── DATASET EXTRACT

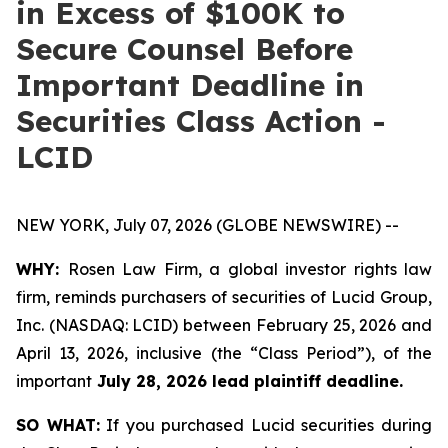
in Excess of $100K to
Secure Counsel Before
Important Deadline in
Securities Class Action -
LCID
NEW YORK, July 07, 2026 (GLOBE NEWSWIRE) --
WHY:
Rosen Law Firm, a global investor rights law
firm, reminds purchasers of securities of Lucid Group,
Inc. (NASDAQ: LCID) between February 25, 2026 and
April 13, 2026, inclusive (the “Class Period”), of the
important
July 28, 2026 lead plaintiff deadline.
SO WHAT:
If you purchased Lucid securities during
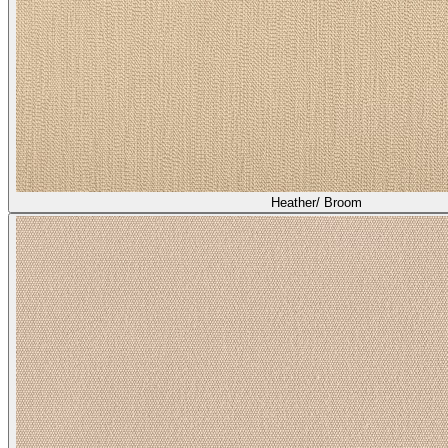
Heather/ Broom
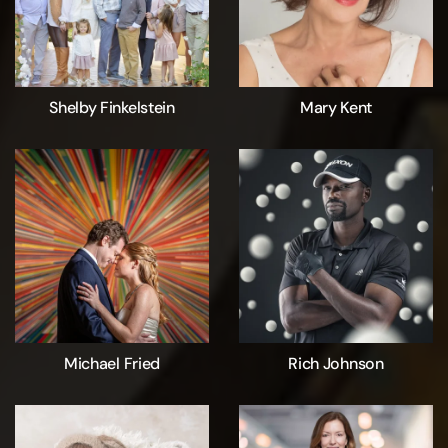
Shelby Finkelstein
Mary Kent
Michael Fried
Rich Johnson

────

* _WHAT IS NEEDED_
Retype the data above exactly; pictures are not part of the copy.

* _FINAL ANSWER_
in Excess of $100K to
Secure Counsel Before
Important Deadline in
Securities Class Action -
LCID
NEW YORK, July 07, 2026 (GLOBE NEWSWIRE) --
WHY:
Rosen Law Firm, a global investor rights law
firm, reminds purchasers of securities of Lucid Group,
Inc. (NASDAQ: LCID) between February 25, 2026 and
April 13, 2026, inclusive (the “Class Period”), of the
important
July 28, 2026 lead plaintiff deadline.
SO WHAT:
If you purchased Lucid securities during
Heather/ Broom
Shelby Finkelstein
Mary Kent
Michael Fried
Rich Johnson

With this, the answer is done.